Mário Barradas e o Teatro

Mário Barradas, é para mim o profissional que maior contributo deu para a transformação da realidade do teatro português nos últimos 50 anos, que tive a sorte de ter como Amigo, com quem trabalhei e partilhei projectos, com quem convivi como irmão e que foi sem dúvida meu Mestre desde que o conheci.

Ouço dizer com frequência que não há ninguém insubstituível.

Talvez seja verdade, mas não partilho essa opinião.

Já sou velho suficiente para poder dizer que há pessoas que marcam os projectos em que estão envolvidas, e sem elas, os projectos, o mundo, a vida, continuam, é certo, mas não são a mesma coisa. Passa o tempo e esperamos longamente que outras dinâmicas surjam, que se descubram outras vias, ficando os lugares vazios durante muito tempo.

Mario Barradas, Puntilla,1975

A mim fazem-me falta. Fazem-me falta porque eram meus amigos, mas também porque sabiam coisas que eu não sei, tinham experiências que eu não tenho e me ajudaram muitas vezes a encontrar caminhos e soluções e eram sempre apoios, energia e esperança para ultrapassarmos as dificuldades que iam surgindo no caminho do teatro.

Muitos dos meus projectos ou das minhas realizações continuam marcados pela presença deles.
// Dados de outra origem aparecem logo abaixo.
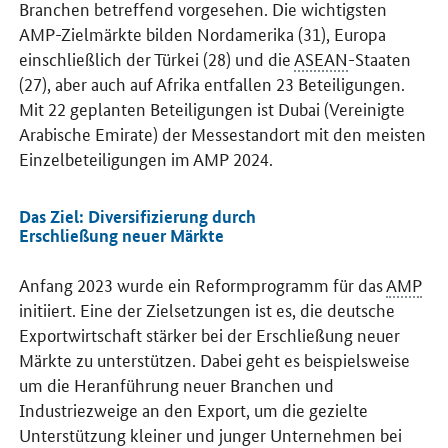
Branchen betreffend vorgesehen. Die wichtigsten
AMP-Zielmärkte bilden Nordamerika (31), Europa
einschließlich der Türkei (28) und die
ASEAN
-Staaten
(27), aber auch auf Afrika entfallen 23 Beteiligungen.
Mit 22 geplanten Beteiligungen ist Dubai (Vereinigte
Arabische Emirate) der Messestandort mit den meisten
Einzelbeteiligungen im AMP 2024.
Das Ziel: Diversifizierung durch
Erschließung neuer Märkte
Anfang 2023 wurde ein Reformprogramm für das
AMP
initiiert. Eine der Zielsetzungen ist es, die deutsche
Exportwirtschaft stärker bei der Erschließung neuer
Märkte zu unterstützen. Dabei geht es beispielsweise
um die Heranführung neuer Branchen und
Industriezweige an den Export, um die gezielte
Unterstützung kleiner und junger Unternehmen bei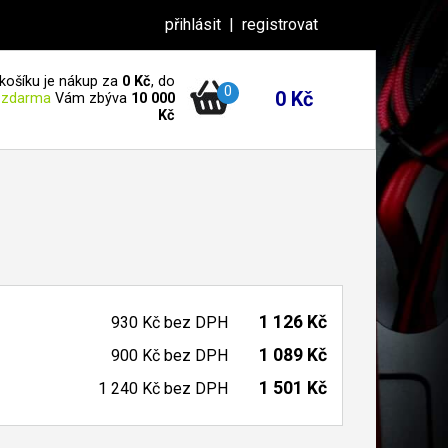
přihlásit
|
registrovat
košíku je nákup za
0 Kč
, do
0
0 Kč
 zdarma
Vám zbýva
10 000
Kč
1 126 Kč
930 Kč
bez DPH
1 089 Kč
900 Kč
bez DPH
1 501 Kč
1 240 Kč
bez DPH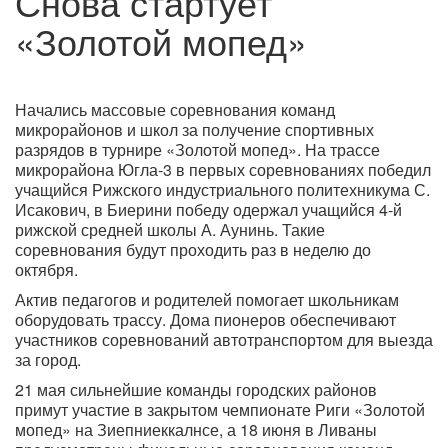
Снова стартует
«Золотой мопед»
Начались массовые соревнования команд
микрорайонов и школ за получение спортивных
разрядов в турнире «Золотой мопед». На трассе
микрорайона Югла-3 в первых соревнованиях победил
учащийся Рижского индустриального политехникума С.
Исакович, в Биерини победу одержал учащийся 4-й
рижской средней школы А. Аунинь. Такие
соревнования будут проходить раз в неделю до
октября.
Актив педагогов и родителей помогает школьникам
оборудовать трассу. Дома пионеров обеспечивают
участников соревнований автотранспортом для выезда
за город.
21 мая сильнейшие команды городских районов
примут участие в закрытом чемпионате Риги «Золотой
мопед» на Зиепниеккалнсе, а 18 июня в Ливаны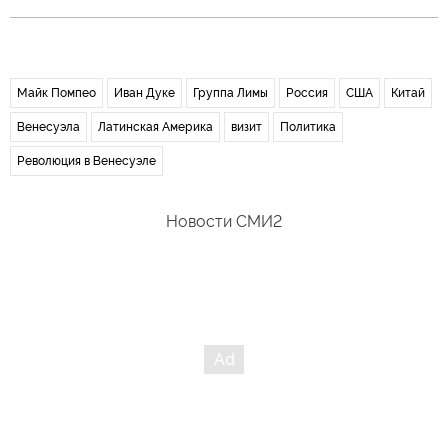
Майк Помпео
Иван Дуке
Группа Лимы
Россия
США
Китай
Венесуэла
Латинская Америка
визит
Политика
Революция в Венесуэле
Новости СМИ2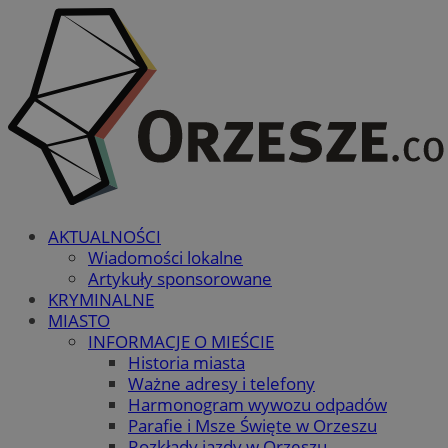
AKTUALNOŚCI
Wiadomości lokalne
Artykuły sponsorowane
KRYMINALNE
MIASTO
INFORMACJE O MIEŚCIE
Historia miasta
Ważne adresy i telefony
Harmonogram wywozu odpadów
Parafie i Msze Święte w Orzeszu
Rozkłady jazdy w Orzeszu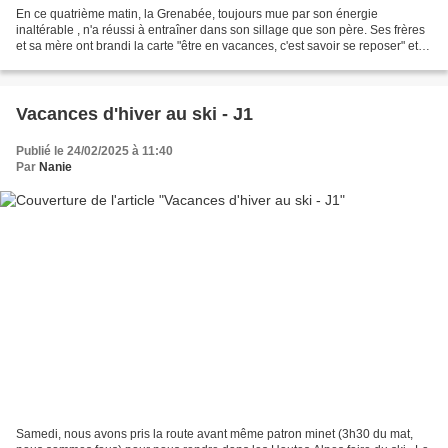
En ce quatrième matin, la Grenabée, toujours mue par son énergie
inaltérable , n'a réussi à entraîner dans son sillage que son père. Ses frères
et sa mère ont brandi la carte "être en vacances, c'est savoir se reposer" et
sont restés tranquillement à...
Vacances d'hiver au ski - J1
Publié le 24/02/2025 à 11:40
Par
Nanie
Samedi, nous avons pris la route avant même patron minet (3h30 du mat,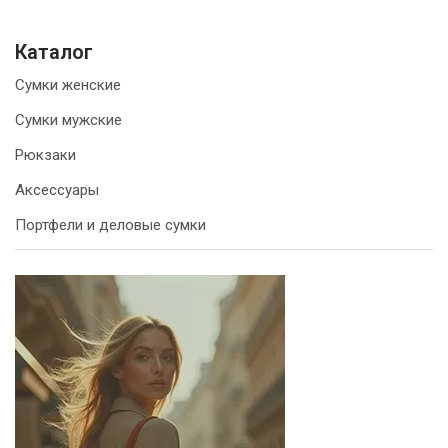
Каталог
Сумки женские
Сумки мужские
Рюкзаки
Аксессуары
Портфели и деловые сумки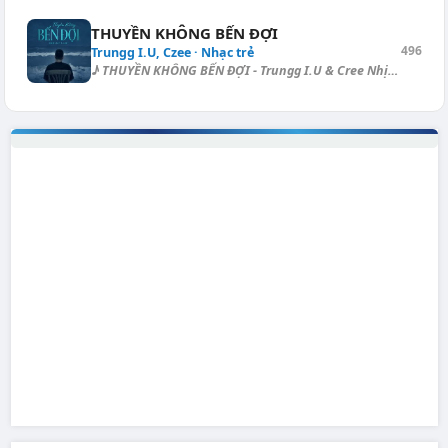
THUYỀN KHÔNG BẾN ĐỢI
496
Trungg I.U, Czee · Nhạc trẻ
♪ THUYỀN KHÔNG BẾN ĐỢI - Trungg I.U & Cree Nhịp: 4/4, tempo: 143, đi...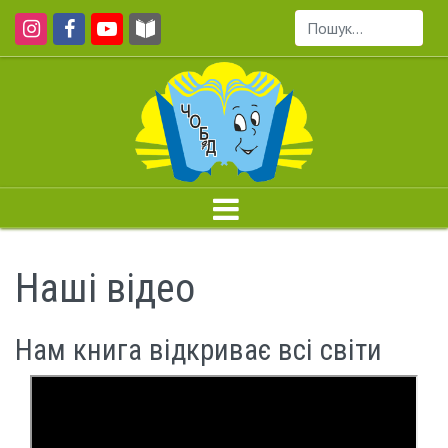
Пошук...
Наші відео
Нам книга відкриває всі світи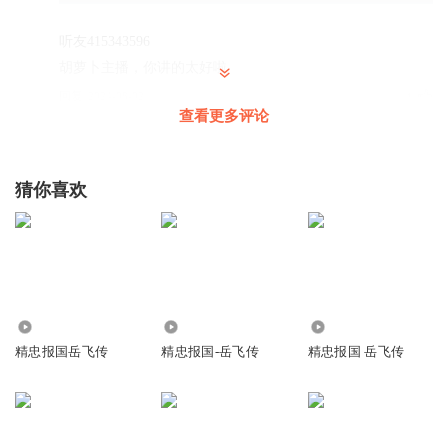
听友415343596
胡萝卜主播，你讲的太好啦
回复
2024-08-02
1
查看更多评论
胡萝卜Run
回复 @
听友415343596
:
谢谢呦
猜你喜欢
听友285856437
胡萝卜，我关注你五年了
回复
2021-02-19
6
胡萝卜Run
回复 @
听友285856437
:
我好感动啊
可是俺才干了一年多点
么么哒
2353
8317
2466
精忠报国岳飞传
精忠报国-岳飞传
精忠报国 岳飞传
数学家欧拉
👍🏻👍🏻👍🏻👍🏻👍🏻👍🏻👍🏻👍🏻👍🏻👍🏻👍🏻👍🏻👍🏻👍🏻👍🏻👍🏻👍🏻👍🏻👍🏻👍🏻👍🏻👍🏻👍🏻
👍🏻👍🏻👍🏻👍🏻👍🏻👍🏻👍🏻👍🏻👍🏻👍🏻👍🏻👍🏻👍🏻👍🏻👍🏻👍🏻👍🏻👍🏻👍🏻👍🏻👍🏻👍🏻👍🏻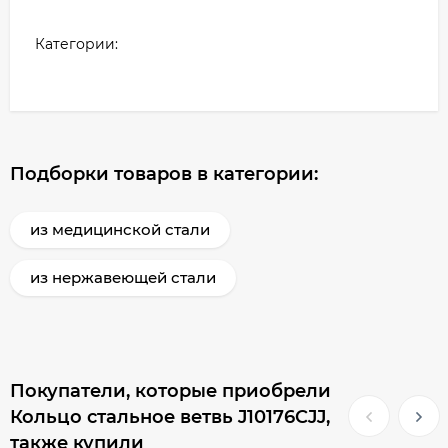
Категории:
Подборки товаров в категории:
из медицинской стали
из нержавеющей стали
Покупатели, которые приобрели
Кольцо стальное ветвь J10176CJJ,
также купили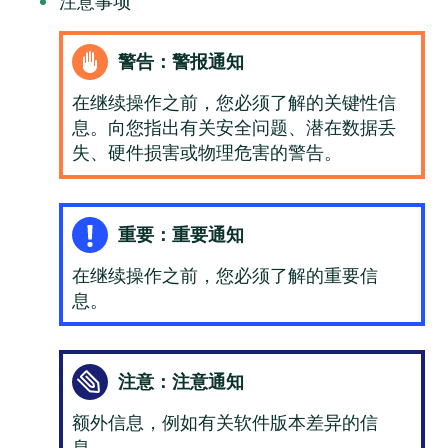
注意事项
警告：警报通知
在继续操作之前，您必须了解的关键性信
息。向您指出有关安全问题、潜在数据丢
失、硬件损害或物理危害的警告。
重要：重要通知
在继续操作之前，您必须了解的重要信
息。
注意：注意通知
额外信息，例如有关软件版本差异的信
息。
Embora já não estejam connosco as suas obras continuam a oferecer material de reflexão e energia para o combate que é preciso continuar.

Sei que quando falo do Mário quase sempre falo da influência que ele teve em mim ou de como ele abriu caminhos ou perspectivas que me levaram ao que hoje sou e faço. E por isso peço desculpa de me misturar por vezes nos projectos que eram dele.

No ano lectivo de 64/65 ajudei a fundar um grupo de teatro na Faculdade de Ciências de Lisboa. Escrevemos a muita gente dando conta da nossa existência, tentando estabelecer contactos.

Descobrimos que em Moçambique, na então Lourenço Marques, havia um grupo – Teatro Amador de Lourenço Marques- TALM- que me ficou na memória por reenviar a essa figura mítica –Talma- que na altura nós jovens que se iniciavam no Teatro, não sabíamos muito bem se era artista ou divindade.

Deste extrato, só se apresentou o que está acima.